The speech that follows would be accompanied by six slides, which are perhaps not in the most useful order, but hey, the slides show professionalism and really help out the audience, right?

In a similar vein, Gokul Rajaram recently posted an anecdote about his experience in creating a set of slides for Eric Schmidt at Google:

In 2006, I helped Eric Schmidt [CEO of Google at the time] create a deck outlining Google’s strategy, for a presentation Eric was delivering to the company. It taught me a profound lesson on how to present.

When I showed up to my first meeting with Eric, he asked me to visit with every product team at Google, chat with them to figure out what they were working on, and then summarize it on one slide (for each team).

Easy enough, I thought.
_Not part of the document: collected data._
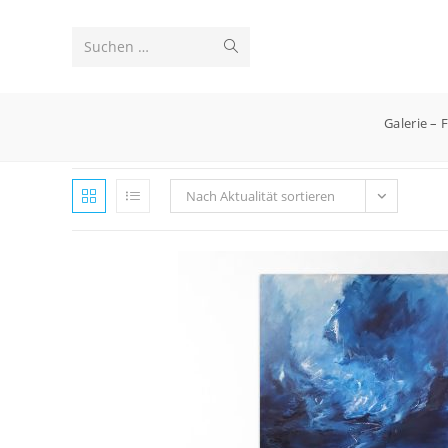
Zum
Inhalt
Suche
Suchen …
springen
starten
Galerie – 
Nach Aktualität sortieren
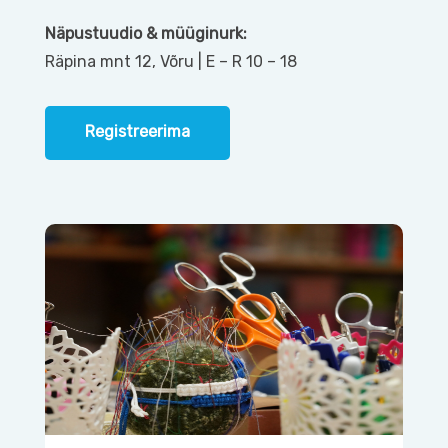
Näpustuudio & müüginurk:
Räpina mnt 12, Võru | E – R 10 – 18
Registreerima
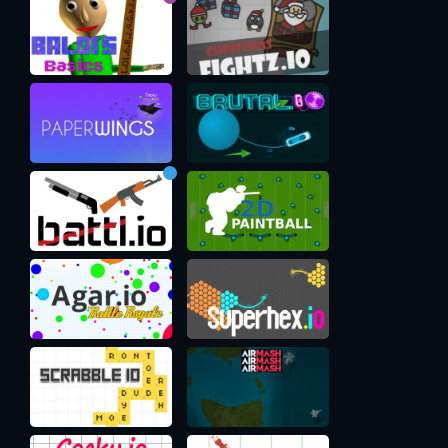
русском и эти надпись будет стёрта =)
Как видите, от первичного корабля есть 3 варианта
развития. И в дальнейшем при каждом апгрейде вы тоже
увидите только 3 корабля. То есть, прокачав UTILITY, вы
увидите M.O.D, Sniper и ENGI. Вырбав далее, скажем, ENGI,
вы увидите SUICIDE SQUAD, THE MOTH и SHOGUN. Поэтому
имейте ввиду эту схему, если нацелились на конечную
форму корабля, которая вам больше всего нужна.
Важный момент: деньги, которые вы потратите на
прокачку характеристик корабля учитываются и
удешевляют стоимость модели следующего уровня. Так
что улучшайтесь спокойно.
Режимы
Как таковых режимов в игре Звездные войны нет, НО во-
первых, есть сервера на разных странах. Во-вторых,
внутри каждого сервера есть подсерверы "World". И на
разных подсерверах появляются некоторые нюансы в
виде кораблей - ботов. За ними тянется радужный след и
эти корабли поддержки кроме экзотического внешнего
вида умеют лечить, добавляют защиты к группе своих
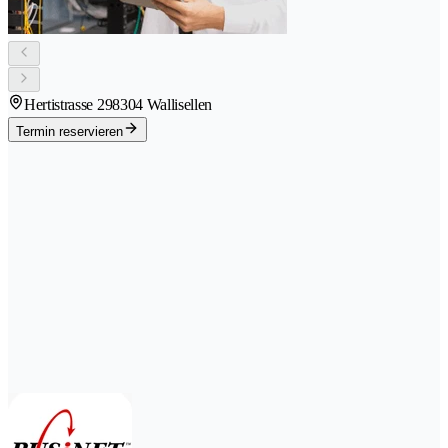
Hertistrasse 29
8304 Wallisellen
Termin reservieren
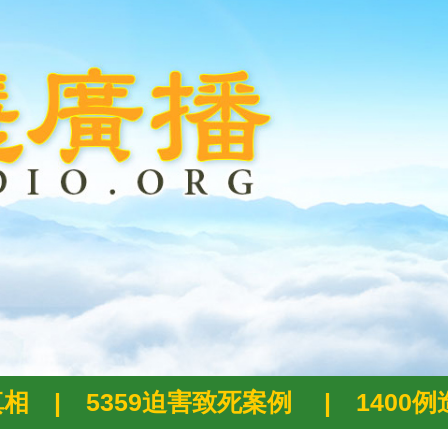
真相
|
5359迫害致死案例
|
1400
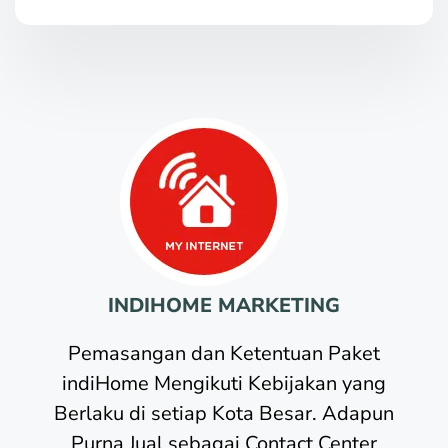
INDIHOME MARKETING
Pemasangan dan Ketentuan Paket
indiHome Mengikuti Kebijakan yang
Berlaku di setiap Kota Besar. Adapun
Purna Jual sebagai Contact Center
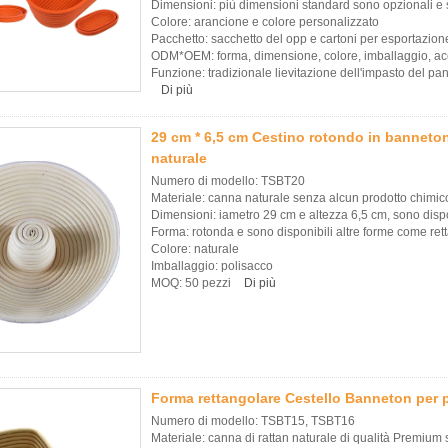
Dimensioni: più dimensioni standard sono opzionali e 
Colore: arancione e colore personalizzato
Pacchetto: sacchetto del opp e cartoni per esportazion
ODM*OEM: forma, dimensione, colore, imballaggio, acc
Funzione: tradizionale lievitazione dell'impasto del p
Di più
29 cm * 6,5 cm Cestino rotondo in banneto
naturale
Numero di modello: TSBT20
Materiale: canna naturale senza alcun prodotto chimic
Dimensioni: iametro 29 cm e altezza 6,5 ​​cm, sono dis
Forma: rotonda e sono disponibili altre forme come ret
Colore: naturale
Imballaggio: polisacco
MOQ: 50 pezzi
Di più
Forma rettangolare Cestello Banneton per
Numero di modello: TSBT15, TSBT16
Materiale: canna di rattan naturale di qualità Premium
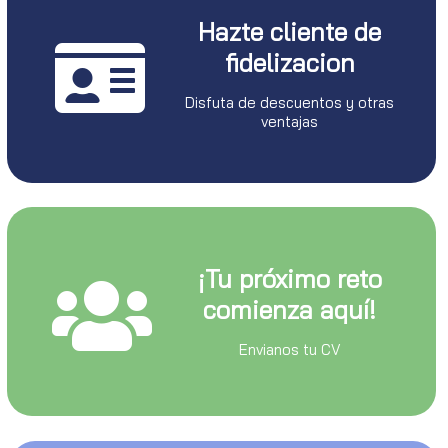
Hazte cliente de
fidelizacion
Disfuta de descuentos y otras
ventajas
¡Tu próximo reto
comienza aquí!
Envianos tu CV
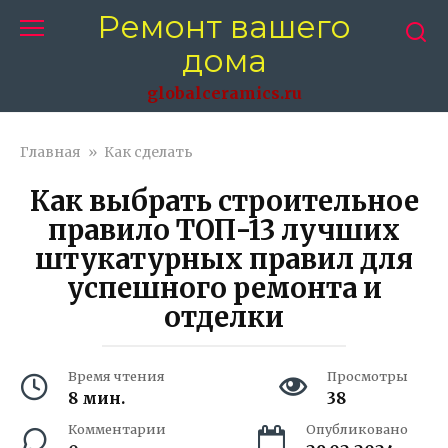
Перейти
Ремонт вашего
к
дома
контенту
globalceramics.ru
Главная
»
Как сделать
Как выбрать строительное
правило ТОП-13 лучших
штукатурных правил для
успешного ремонта и
отделки
Время чтения
Просмотры
8 мин.
38
Комментарии
Опубликовано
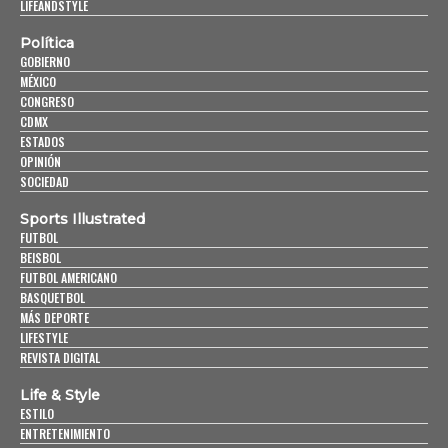
LIFEANDSTYLE
Política
GOBIERNO
MÉXICO
CONGRESO
CDMX
ESTADOS
OPINIÓN
SOCIEDAD
Sports Illustrated
FUTBOL
BEISBOL
FUTBOL AMERICANO
BASQUETBOL
MÁS DEPORTE
LIFESTYLE
REVISTA DIGITAL
Life & Style
ESTILO
ENTRETENIMIENTO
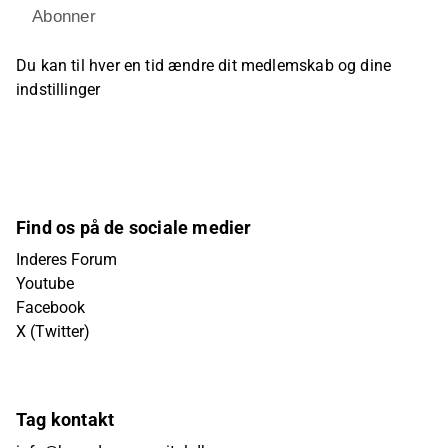
Abonner
Du kan til hver en tid ændre dit medlemskab og dine
indstillinger
Find os på de sociale medier
Inderes Forum
Youtube
Facebook
X (Twitter)
Tag kontakt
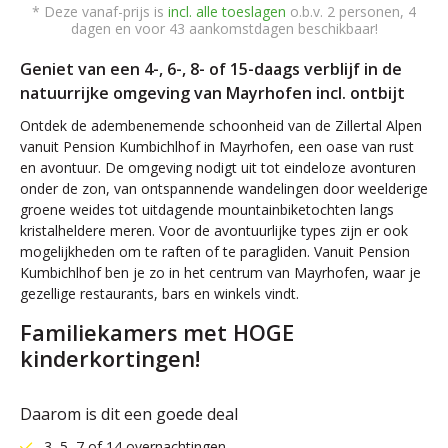
* Deze vanaf-prijs is
incl. alle toeslagen
o.b.v. 2 personen, 4
dagen en voor 43 aankomstdagen beschikbaar!
Geniet van een 4-, 6-, 8- of 15-daags verblijf in de
natuurrijke omgeving van Mayrhofen incl. ontbijt
Ontdek de adembenemende schoonheid van de Zillertal Alpen
vanuit Pension Kumbichlhof in Mayrhofen, een oase van rust
en avontuur. De omgeving nodigt uit tot eindeloze avonturen
onder de zon, van ontspannende wandelingen door weelderige
groene weides tot uitdagende mountainbiketochten langs
kristalheldere meren. Voor de avontuurlijke types zijn er ook
mogelijkheden om te raften of te paragliden. Vanuit Pension
Kumbichlhof ben je zo in het centrum van Mayrhofen, waar je
gezellige restaurants, bars en winkels vindt.
Familiekamers met HOGE
kinderkortingen!
Daarom is dit een goede deal
3, 5, 7 of 14 overnachtingen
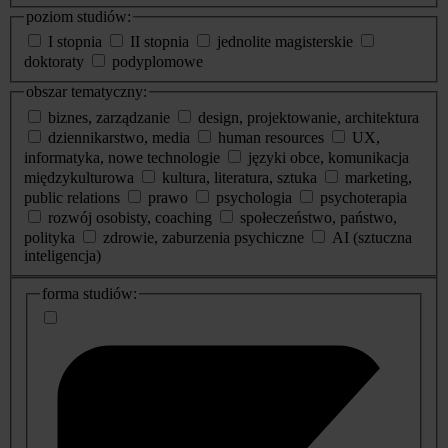
poziom studiów:
I stopnia
II stopnia
jednolite magisterskie
doktoraty
podyplomowe
obszar tematyczny:
biznes, zarządzanie
design, projektowanie, architektura
dziennikarstwo, media
human resources
UX,
informatyka, nowe technologie
języki obce, komunikacja
międzykulturowa
kultura, literatura, sztuka
marketing,
public relations
prawo
psychologia
psychoterapia
rozwój osobisty, coaching
społeczeństwo, państwo,
polityka
zdrowie, zaburzenia psychiczne
AI (sztuczna
inteligencja)
dodatkowe
forma studiów:
informacje
o
studiach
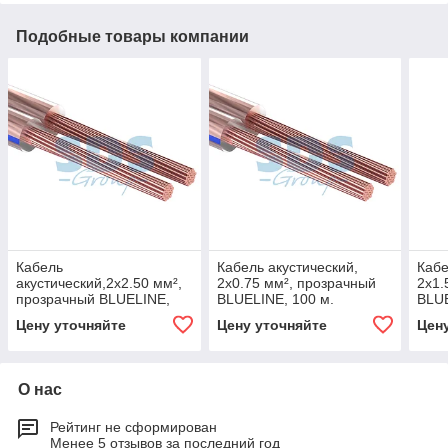
Подобные товары компании
Кабель
Кабель акустический,
Кабе
акустический,2х2.50 мм²,
2х0.75 мм², прозрачный
2х1.
прозрачный BLUELINE,
BLUELINE, 100 м.
BLUE
100 м. PROCONNECT
PROCONNECT
PRO
Цену уточняйте
Цену уточняйте
Цен
О нас
Рейтинг не сформирован
Менее 5 отзывов за последний год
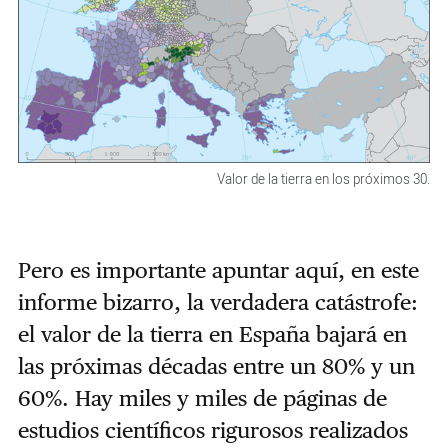
Valor de la tierra en los próximos 30.
Pero es importante apuntar aquí, en este
informe bizarro, la verdadera catástrofe:
el valor de la tierra en España bajará en
las próximas décadas entre un 80% y un
60%. Hay miles y miles de páginas de
estudios científicos rigurosos realizados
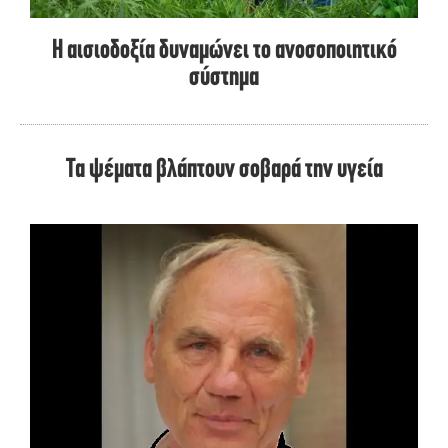
Η αισιοδοξία δυναμώνει το ανοσοποιητικό
σύστημα
Τα ψέματα βλάπτουν σοβαρά την υγεία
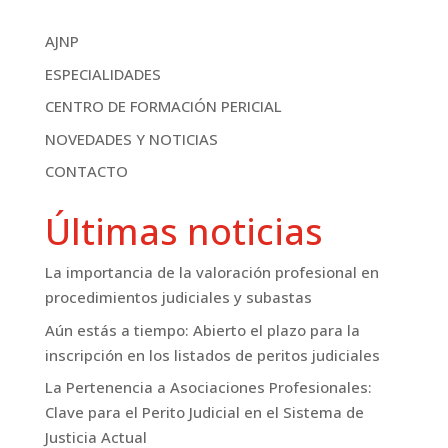
AJNP
ESPECIALIDADES
CENTRO DE FORMACIÓN PERICIAL
NOVEDADES Y NOTICIAS
CONTACTO
Últimas noticias
La importancia de la valoración profesional en
procedimientos judiciales y subastas
Aún estás a tiempo: Abierto el plazo para la
inscripción en los listados de peritos judiciales
La Pertenencia a Asociaciones Profesionales:
Clave para el Perito Judicial en el Sistema de
Justicia Actual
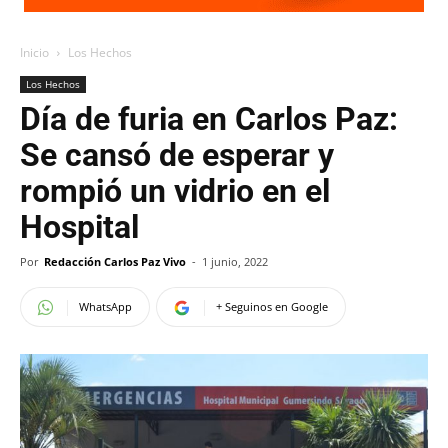
Inicio
Los Hechos
Los Hechos
Día de furia en Carlos Paz:
Se cansó de esperar y
rompió un vidrio en el
Hospital
Por
Redacción Carlos Paz Vivo
-
1 junio, 2022
WhatsApp
+ Seguinos en Google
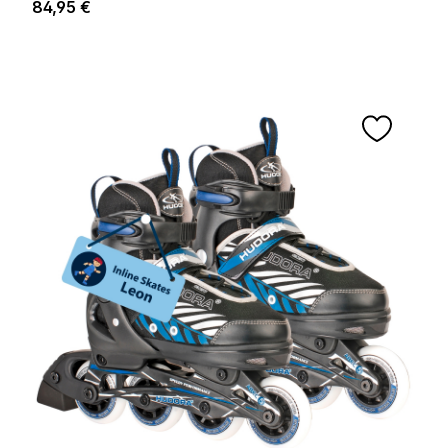
Regulärer Preis:
84,95 €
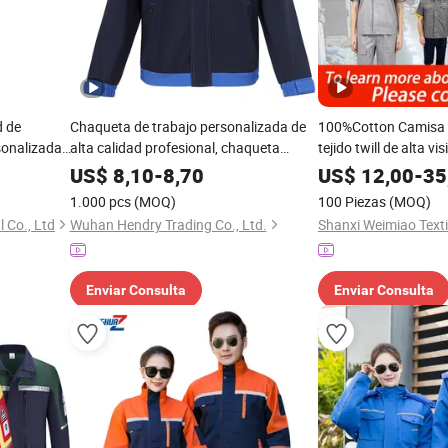
d de
Chaqueta de trabajo personalizada de
100%Cotton Camisa 
sonalizada
alta calidad profesional, chaqueta
tejido twill de alta vi
protectora, ropa de seguridad, ropa de
trabajo de seguridad 
US$
8,10
-
8,70
US$
12,00
-
35
construcción, uniforme industrial de
construcción, fábrica,
1.000 pcs
(MOQ)
100 Piezas
(MOQ)
algodón
mecánica, trabajo elé
 Co., Ltd
Wuhan Hendry Trading Co., Ltd.
soldadura, trabajo de
Enviar Consulta
Enviar Consulta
I would use 3-5 bullet points per slide.

“But”, Eric said, “I want no words on any slide”.

My well-laid plans disintegrated in an instant. How was I supposed to convey the key messages from each team, without WORDS?

Eric must have seen the panic on my face, and kindly gave me a hint. “Put the text in speaker notes”.

“But what goes on the slides, Eric?” I continued panicking.

That classic, gentle “Eric smile” fluttered on his face. “Why, images, of course!”

“You mean, you want each slide to just be comprised of images?”

“You got it. And use the title wisely. 7-8 words max. Let’s meet in a week to review progress.”

Rajaram suggests several lessons from his experience. For example, one of them is “The larger the audience, the fewer the words on the slide.” But my point here is not to reify Schmidt’s approach to slide-decks, or Tufte’s for that matter. (Tufte is a believer in detailed paper handouts to accompany slides, which might have been workable in 2003 when he wrote his essay, but is so countercultural in 2023 as to be from a different era.) I just think we would all be better off with slide presentations that have fewer bullet points, fewer pages jam-packed with words, and fewer detailed numerical tables that can’t be read by anyone more than 30 feet away. Presentations impose costs of time and attention on others. In successful presentations, your attention is attracted, rather than taxed, and the entire time feels well-spent.